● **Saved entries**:
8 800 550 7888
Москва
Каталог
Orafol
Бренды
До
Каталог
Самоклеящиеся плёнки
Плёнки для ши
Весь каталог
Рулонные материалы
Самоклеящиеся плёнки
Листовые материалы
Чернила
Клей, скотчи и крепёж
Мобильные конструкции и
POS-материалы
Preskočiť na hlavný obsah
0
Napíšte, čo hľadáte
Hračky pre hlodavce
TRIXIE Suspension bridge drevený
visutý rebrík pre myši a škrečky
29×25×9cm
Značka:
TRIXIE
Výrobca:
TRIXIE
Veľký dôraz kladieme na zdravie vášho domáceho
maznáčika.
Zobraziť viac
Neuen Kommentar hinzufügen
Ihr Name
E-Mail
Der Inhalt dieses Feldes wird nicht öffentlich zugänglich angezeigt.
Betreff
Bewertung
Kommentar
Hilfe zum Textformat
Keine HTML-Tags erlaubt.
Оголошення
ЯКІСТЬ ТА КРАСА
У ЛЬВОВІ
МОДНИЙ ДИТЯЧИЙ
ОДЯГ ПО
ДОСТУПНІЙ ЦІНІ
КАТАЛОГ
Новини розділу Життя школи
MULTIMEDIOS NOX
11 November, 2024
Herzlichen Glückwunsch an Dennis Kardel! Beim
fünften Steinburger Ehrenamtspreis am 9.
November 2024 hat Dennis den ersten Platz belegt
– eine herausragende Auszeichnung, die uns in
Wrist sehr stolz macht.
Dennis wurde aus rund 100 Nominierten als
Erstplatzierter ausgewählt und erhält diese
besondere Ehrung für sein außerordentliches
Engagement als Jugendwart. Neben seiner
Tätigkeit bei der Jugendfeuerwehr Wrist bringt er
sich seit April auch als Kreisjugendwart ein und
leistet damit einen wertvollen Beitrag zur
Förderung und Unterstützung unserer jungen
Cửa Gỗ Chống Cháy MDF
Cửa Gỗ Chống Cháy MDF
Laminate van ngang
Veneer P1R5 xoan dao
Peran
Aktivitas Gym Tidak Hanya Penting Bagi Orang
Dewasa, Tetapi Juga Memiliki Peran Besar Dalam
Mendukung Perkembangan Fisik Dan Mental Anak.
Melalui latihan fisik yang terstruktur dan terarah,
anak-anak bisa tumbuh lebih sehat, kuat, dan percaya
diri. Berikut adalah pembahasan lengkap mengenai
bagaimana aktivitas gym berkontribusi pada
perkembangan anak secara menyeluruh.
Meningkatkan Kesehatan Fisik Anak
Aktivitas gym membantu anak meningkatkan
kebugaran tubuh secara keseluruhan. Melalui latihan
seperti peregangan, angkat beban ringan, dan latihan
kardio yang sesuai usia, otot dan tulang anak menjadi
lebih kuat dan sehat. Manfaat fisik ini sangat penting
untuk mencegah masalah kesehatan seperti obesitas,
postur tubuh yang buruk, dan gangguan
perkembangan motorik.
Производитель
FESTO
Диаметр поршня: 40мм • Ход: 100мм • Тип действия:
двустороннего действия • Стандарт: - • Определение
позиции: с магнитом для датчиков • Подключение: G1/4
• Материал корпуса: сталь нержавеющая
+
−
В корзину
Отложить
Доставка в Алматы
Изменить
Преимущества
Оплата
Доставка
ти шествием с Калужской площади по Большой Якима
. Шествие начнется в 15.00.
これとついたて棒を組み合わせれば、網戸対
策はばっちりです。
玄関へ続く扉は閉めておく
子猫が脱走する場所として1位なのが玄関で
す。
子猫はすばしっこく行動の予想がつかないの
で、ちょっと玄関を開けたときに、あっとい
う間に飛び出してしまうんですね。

● **WHAT IS BEING ASKED**: The response must be an exact reproduction of all the entries.

● **RESPONSE TO THIS EXERCISE**:
8 800 550 7888
Москва
Каталог
Orafol
Бренды
До
Каталог
Самоклеящиеся плёнки
Плёнки для ши
Весь каталог
Рулонные материалы
Самоклеящиеся плёнки
Листовые материалы
Чернила
Клей, скотчи и крепёж
Мобильные конструкции и
POS-материалы
Preskočiť na hlavný obsah
0
Napíšte, čo hľadáte
Hračky pre hlodavce
TRIXIE Suspension bridge drevený
visutý rebrík pre myši a škrečky
29×25×9cm
Značka:
TRIXIE
Výrobca:
TRIXIE
Veľký dôraz kladieme na zdravie vášho domáceho
maznáčika.
Zobraziť viac
Neuen Kommentar hinzufügen
Ihr Name
E-Mail
Der Inhalt dieses Feldes wird nicht öffentlich zugänglich angezeigt.
Betreff
Bewertung
Kommentar
Hilfe zum Textformat
Keine HTML-Tags erlaubt.
Оголошення
ЯКІСТЬ ТА КРАСА
У ЛЬВОВІ
МОДНИЙ ДИТЯЧИЙ
ОДЯГ ПО
ДОСТУПНІЙ ЦІНІ
КАТАЛОГ
Новини розділу Життя школи
MULTIMEDIOS NOX
11 November, 2024
Herzlichen Glückwunsch an Dennis Kardel! Beim
fünften Steinburger Ehrenamtspreis am 9.
November 2024 hat Dennis den ersten Platz belegt
– eine herausragende Auszeichnung, die uns in
Wrist sehr stolz macht.
Dennis wurde aus rund 100 Nominierten als
Erstplatzierter ausgewählt und erhält diese
besondere Ehrung für sein außerordentliches
Engagement als Jugendwart. Neben seiner
Tätigkeit bei der Jugendfeuerwehr Wrist bringt er
sich seit April auch als Kreisjugendwart ein und
leistet damit einen wertvollen Beitrag zur
Förderung und Unterstützung unserer jungen
Cửa Gỗ Chống Cháy MDF
Cửa Gỗ Chống Cháy MDF
Laminate van ngang
Veneer P1R5 xoan dao
Peran
Aktivitas Gym Tidak Hanya Penting Bagi Orang
Dewasa, Tetapi Juga Memiliki Peran Besar Dalam
Mendukung Perkembangan Fisik Dan Mental Anak.
Melalui latihan fisik yang terstruktur dan terarah,
anak-anak bisa tumbuh lebih sehat, kuat, dan percaya
diri. Berikut adalah pembahasan lengkap mengenai
bagaimana aktivitas gym berkontribusi pada
perkembangan anak secara menyeluruh.
Meningkatkan Kesehatan Fisik Anak
Aktivitas gym membantu anak meningkatkan
kebugaran tubuh secara keseluruhan. Melalui latihan
seperti peregangan, angkat beban ringan, dan latihan
kardio yang sesuai usia, otot dan tulang anak menjadi
lebih kuat dan sehat. Manfaat fisik ini sangat penting
untuk mencegah masalah kesehatan seperti obesitas,
postur tubuh yang buruk, dan gangguan
perkembangan motorik.
Производитель
FESTO
Диаметр поршня: 40мм • Ход: 100мм • Тип действия:
двустороннего действия • Стандарт: - • Определение
позиции: с магнитом для датчиков • Подключение: G1/4
• Материал корпуса: сталь нержавеющая
+
−
В корзину
Отложить
Доставка в Алматы
Изменить
Преимущества
Оплата
Доставка
ти шествием с Калужской площади по Большой Якима
. Шествие начнется в 15.00.
これとついたて棒を組み合わせれば、網戸対
策はばっちりです。
玄関へ続く扉は閉めておく
子猫が脱走する場所として1位なのが玄関で
す。
子猫はすばしっこく行動の予想がつかないの
で、ちょっと玄関を開けたときに、あっとい
う間に飛び出してしまうんですね。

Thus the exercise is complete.